Wireless earbuds also suffer from the “audio delay” which has a high impact on live audio. This comes from the Wireless radio transmission time between the smartphone and earbuds themselves. This delay is very variable between smartphone models.
An alternative path is implementing this technology on Apple phones, which models come with a full uniform quality worldwide (components, production, operating system, etc.). Also, from the smartphone start, Apple has used a performant audio architecture: Low delays, high quality, good electroacoustic specs, etc.
Jacoti has provided its technology gratuitously to any iPhone or iPad user for the last ten years or so. This has confirmed Jacoti’s technical superiority with an audience in the thousands, nevertheless tied to Apple’s strategy and available only for those capable of meeting the expense of such devices.
Today, Jacoti provides its technology to major consumer audio product manufacturers as software for them to embed into their programmable devices (Jacoti Inside). By this means, consumers benefit automatically from these audio enhancements, without changing anything else inside their devices.
Moreover, this methodology is designed in such a way that it is personalized and directly usable by practically most people. Indeed, it comes with a Hearing Test, allowing to determine where and how much hearing compensation each person needs. This self-administered test can be taken in a simple non-noisy environment, without the need for a sound-isolating booth, nor any other clinical setting, nor does it require a hearing aid specialist to be present. At the same time, audiograms with Jacoti’s Hearing Test have been controlled and compared to those of a clinical setup with professional equipment: They yield measures that are as precise. As a matter of fact, this Jacoti hearing test with a consumer market device is the only one currently medically certified in Europe and America (CE and FDA stamped).

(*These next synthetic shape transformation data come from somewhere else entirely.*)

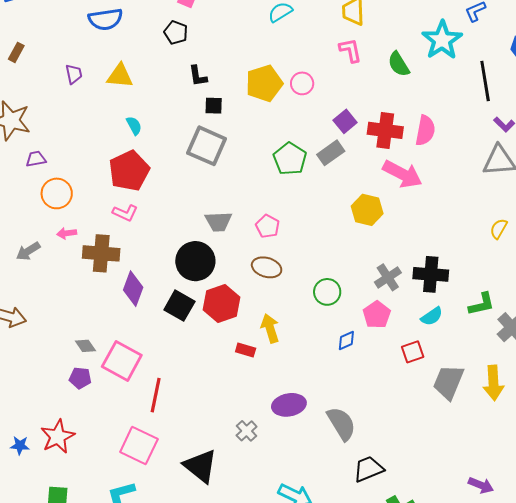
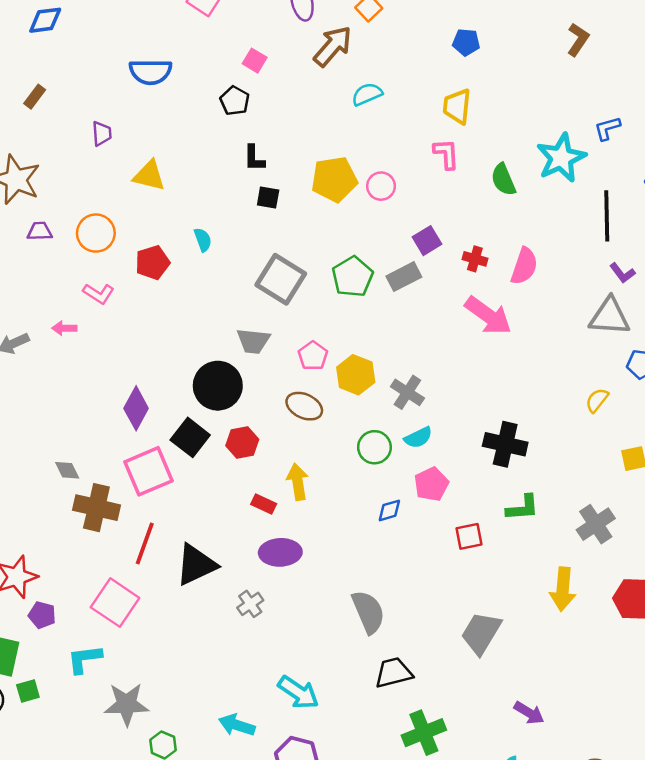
yellow triangle: (120, 76) -> (149, 176), moved
cyan semicircle: (134, 126) -> (203, 240), moved
red cross: (385, 130) -> (475, 259), size x0.6
gray square: (207, 146) -> (281, 279), moved
red pentagon: (129, 171) -> (152, 262), size x0.7
orange circle: (57, 193) -> (96, 233), moved
yellow hexagon: (367, 210) -> (356, 375), moved
pink L-shape: (125, 213) -> (99, 294), moved
brown cross: (101, 253) -> (96, 508), moved
gray cross: (388, 277) -> (407, 392), moved, turned -32
red hexagon: (221, 303) -> (242, 443), size x0.7
green L-shape: (482, 304) -> (523, 508), moved
cyan semicircle: (432, 316) -> (418, 437), moved
pink square: (122, 361) -> (148, 471), moved, turned 30
purple pentagon: (80, 378) -> (42, 615), moved
gray trapezoid: (448, 382) -> (481, 633), moved
purple ellipse: (289, 405) -> (280, 552), moved
black triangle: (200, 466) -> (196, 565), moved, turned 48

Furthermore, the smartphone which is used to control this test (which operates fully from the DSPs in the earphones) connects via the internet to Jacoti earCloud®. Upon user agreement, any hearing aid professional can access this database and monitor the hearing loss and adjust fittings, if ever necessary. This hearing test method is the same as clinical audiology, so audiograms data obtained in a clinical environment can be used equally for the fittings and vice-versa.
Clearly, Jacoti smartphone app JacotiConnect, is a nice user interface that makes it easy and pleasant to control multiple hearing loss compensation features, from volume, through equalizing, to selected preprogrammed profiles adapted for different audio content and many other things.

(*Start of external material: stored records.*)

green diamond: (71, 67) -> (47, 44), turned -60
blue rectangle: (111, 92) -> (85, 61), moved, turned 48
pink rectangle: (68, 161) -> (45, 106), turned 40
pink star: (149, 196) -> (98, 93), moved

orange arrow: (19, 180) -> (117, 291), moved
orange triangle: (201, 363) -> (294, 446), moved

Naturally, once the earbuds are personalized for your own needs and likings, this configuration stays active on the earbuds without the need to still run this application.
JacotiConnect enables controlling not only the streamed audio coming via Bluetooth, but also the “Ambient” audio coming via the earbud’s mics. Both of them support Jacoti’s hearing compensation schemes and either of them can be enabled separately, or ran in parallel. Mixed mode allows you to be aware of sounds in your surroundings while listening to streamed content. And volume for streamed audio is handled separately from Gain for Ambient sound, which permits personalizing this mix. Again, all these settings remain enabled even when you close JacotiConnect. When you want to modify them, then just open the app again.
There are multiple other great functionalities in Jacoti’s embedded technology which I appreciate. In a nutshell, this “Jacoti’s inside TWS” undoubtedly magnifies my listening experience. It is honestly excellent and I hope this testimony of mine persuades many people to appraise it also. It is truly worth the try!